Editorial: Special Issue on Scholarly Data Analysis (Semantics, Analytics, Visualisation)
Abstract
The increasing interest in analysing, describing, and improving the research process requires the development of new forms of scholarly data publication and analysis that integrates lessons and approaches from the field of Semantic Technologies, Science of Science, Digital Libraries, and Artificial Intelligence. This editorial summarises the content of the Special Issue on Scholarly Data Analysis (Semantics, Analytics, Visualisation), which aims to showcase some of the most interesting research efforts in the field. This issue includes an extended version of the best papers of the last two editions of the “Semantics, Analytics, Visualisation: Enhancing Scholarly Dissemination” (SAVE-SD 2017 and 2018) workshop at The Web Conference.
In recent years, we have seen an increasing interest in analysing, describing, and improving the research process with the aim of tackling the reproducibility crisis [6], informing research policies [2], enriching representation of research papers semantically [7], identifying promising research directions [9], monitoring the evolution of research topics [4], and, ultimately, accelerating the scientific progress [3]. These efforts require the development and publishing of new forms of scholarly artifacts and their analysis which integrates lessons and approaches from the field of semantic technologies, science of science, digital libraries, and artificial intelligence.
While nowadays mostly set on the digital world, the document-based nature of current scholarly communication comes from the long-running practice followed by scholars of exchanging knowledge in form of paper-based articles. Therefore, most of the information is still stored in textual form, or unstructured artifacts, such as PDF files. Describing research knowledge and outputs in a more machine-actionable way can revolutionise how we perform and communicate research, but it is still an open challenge. Indeed, while several stakeholders (e.g., publishers, libraries, project managers, researchers) are moving towards providing services in modern technologies such as scholarly knowledge graphs, in practice, we are still far from the knowledge-based communication vision stated by Vannevar Bush in his influential 1945 essay “As We May Think” [1]. Primary meta-research tasks with complex combination of metadata such as tracing citations back or forward, retrieving publications of a particular topic with a focus on a particular component e.g., methodology or evaluation, exploration of relevant research groups, grants, and other research-related artifacts are still time consuming with no totally satisfactory results.
The latest web technologies – the Semantic Web, Knowledge Graphs, Question Answering, Management Systems and Recommendation-based services – combined with Artificial Intelligence are expected to provide the required pillars for addressing the aforementioned issues.

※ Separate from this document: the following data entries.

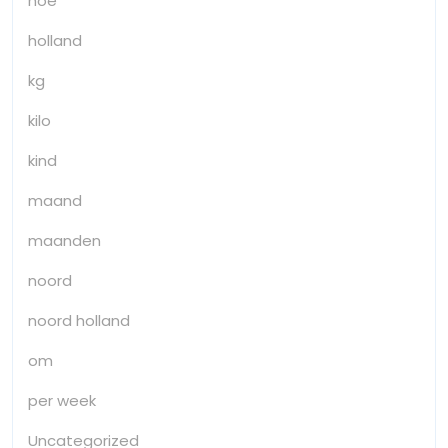
hoe
holland
kg
kilo
kind
maand
maanden
noord
noord holland
om
per week
Uncategorized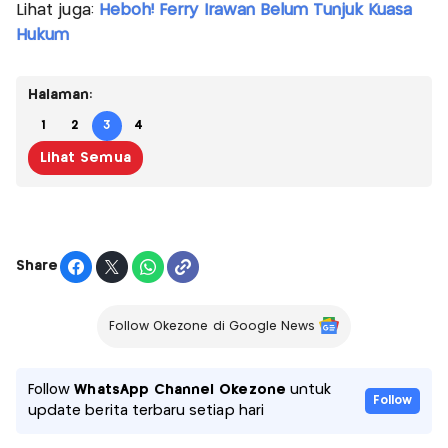
Lihat juga:
Heboh! Ferry Irawan Belum Tunjuk Kuasa
Hukum
Halaman:
1
2
3
4
Lihat Semua
Share
Follow Okezone di Google News
Follow
WhatsApp Channel Okezone
untuk
Follow
update berita terbaru setiap hari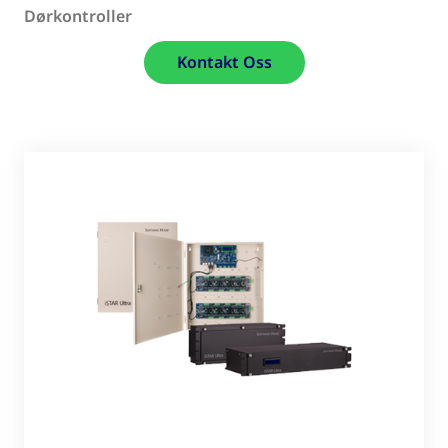
Dørkontroller
Kontakt Oss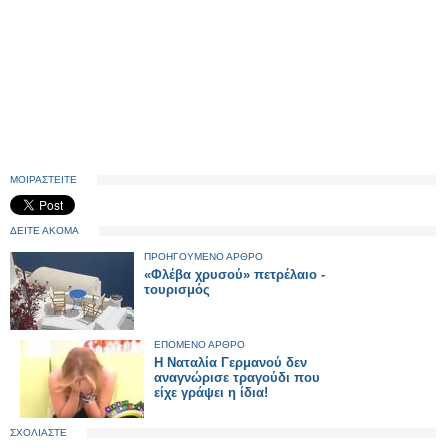
ΜΟΙΡΑΣΤΕΙΤΕ
ΔΕΙΤΕ ΑΚΟΜΑ
ΠΡΟΗΓΟΥΜΕΝΟ ΑΡΘΡΟ
«Φλέβα χρυσού» πετρέλαιο -
τουρισμός
ΕΠΟΜΕΝΟ ΑΡΘΡΟ
Η Ναταλία Γερμανού δεν
αναγνώρισε τραγούδι που
είχε γράψει η ίδια!
ΣΧΟΛΙΑΣΤΕ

We are in a stage where scholarly data are being increasingly released as Linked Open Data (e.g., ScholarlyData [5] and OpenCitations [8]) by using Semantic Web formats that facilitate the integration and connection between different repositories. In particular, seminal works suggest to push the on-going digital publishing revolution towards its natural next step, i.e., Semantic Publishing [10,11]: the semantic enhancement of scholarly data, their publication on the Web, and the creation of novel and smart services built on top of them. In order to push the current state of research on scholarly data to the next level, we need to broaden the range of technologies to be explored, e.g.: applying Web data mining techniques to support better use of scholarly data; applying more thorough and large scale analytics to understand the pattern of data usage; and, finally, exploring personalisation and analysing the user’s behaviour in interacting with these data to provide the best user experience. The realisation of such vision requires community involvement in facilitating the creation and curation of scholarly metadata and of scholarly knowledge bases.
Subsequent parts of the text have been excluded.